Porque não sabíamos nada disto? Porque Montenegro fez uma campanha baseada na gestão dos silêncios, que não poderá repetir. Porque acabou por passar por uma remodelação e 15 dias de suspeitas sem responder a uma pergunta dos jornalistas. Porque só deu uma entrevista (amigável) desde que chegou ao poder. Porque foram raríssimas as suas conferências de imprensa com perguntas. No sábado, mandou cinco ministros a cinco canais responder às perguntas que ele se recusara a responder minutos antes. Perguntas sobre os seus negócios e a sua vida patrimonial. O escrutínio não serve para matar ou desgastar políticos, como a vitimização de Montenegro quer vender. Serve para defender o Estado e o interesse público de políticos demasiado vulneráveis. Aprendemo-lo amargamente com Sócrates. Furtar-se ao escrutínio, que inclui a imprensa, é desrespeitar a democracia. Desrespeito que deixou claro quando desabafou que tem mais que fazer do que estar sempre a responder a deputados.
Ao escrutínio exigido pela oposição, o primeiro-ministro deu uma resposta assombrosa: ou param de fazer perguntas ou crio uma crise política. Ou a oposição faz uma jura de silêncio sobre estes casos ou temos novas eleições. E assim foi, com um roteiro, entretanto divulgado pela comunicação social, para atirar o país para a crise no pior momento internacional possível. Perante a possibilidade de se esgotarem todos os instrumentos de esclarecimento, só Montenegro saberá porque prefere este caminho. Ainda assim, mostrando que a desfaçatez nunca desiste de derrotar a lógica, quem apresenta a moção de confiança faz apelos para o PS a aprovar, em nome da estabilidade, quando, para isso, bastava não a apresentar. Teoricamente, o Governo tem todas as condições para governar: orçamento viabilizado, duas moções de censura chumbadas e um Presidente retirado.
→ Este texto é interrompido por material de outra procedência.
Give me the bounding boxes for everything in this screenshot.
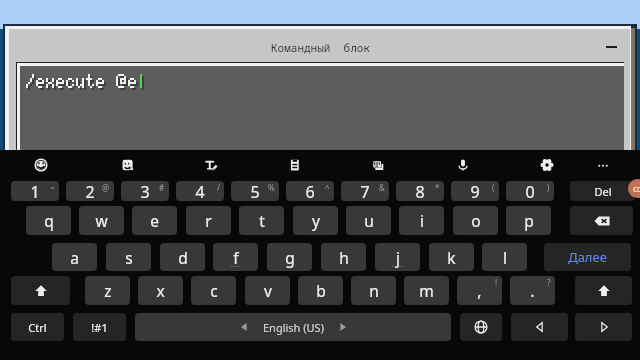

É por causa da insustentável ausência de condições éticas para o cargo que ocupa que Montenegro escolheu não o fazer e preparou a queda que sempre desejou.
Montenegro sempre quis eleições e escolheu a revelação das suas próprias falhas para as provocar. Não se pode dizer que lhe falte audácia. Também na confiança na sua inimputabilidade começam a desenhar-se parecenças com Sócrates. É surreal que, perante tudo isto, ainda haja quem tente dividir pelo PS e pelo Presidente as culpas de uma crise com um único responsável. Desde o primeiro dia que Montenegro sabe, porque foi claramente dito, que uma moção de confiança seria chumbada. É o seu comportamento, primeiro, e a decisão de forçar eleições, depois, que levam a esta crise. É o solitário responsável por tudo isto.
Mesmo que a AD se tente concentrar numa situação económica ainda favorável, que o primeiro-ministro dê todas as entrevistas que recusou para instalar a vitimização pela crise que forçou e que distribua dinheiro pelo povo, a campanha será sobre os seus negócios. Será um plebiscito a um político fragilizado e sem qualquer capacidade de fazer, a partir desta semana, pontes com seja quem for. Será uma campanha feia, que deixará marcas na democracia. Perante tudo isto, não era uma moção de confiança que se exigia. Era que se demitisse, porque o problema é ele. Ele é a crise. Se as pequenas carreiras locais não tornassem os dois grandes partidos reféns dos seus líderes, Montenegro seria apeado esta semana. Como tornam, o PSD vai atirar-se para o lodo, em nome da sobrevivência de um homem desesperado. No passado, o PS cometeu o mesmo erro. Ficou uma profunda cicatriz na sua história.»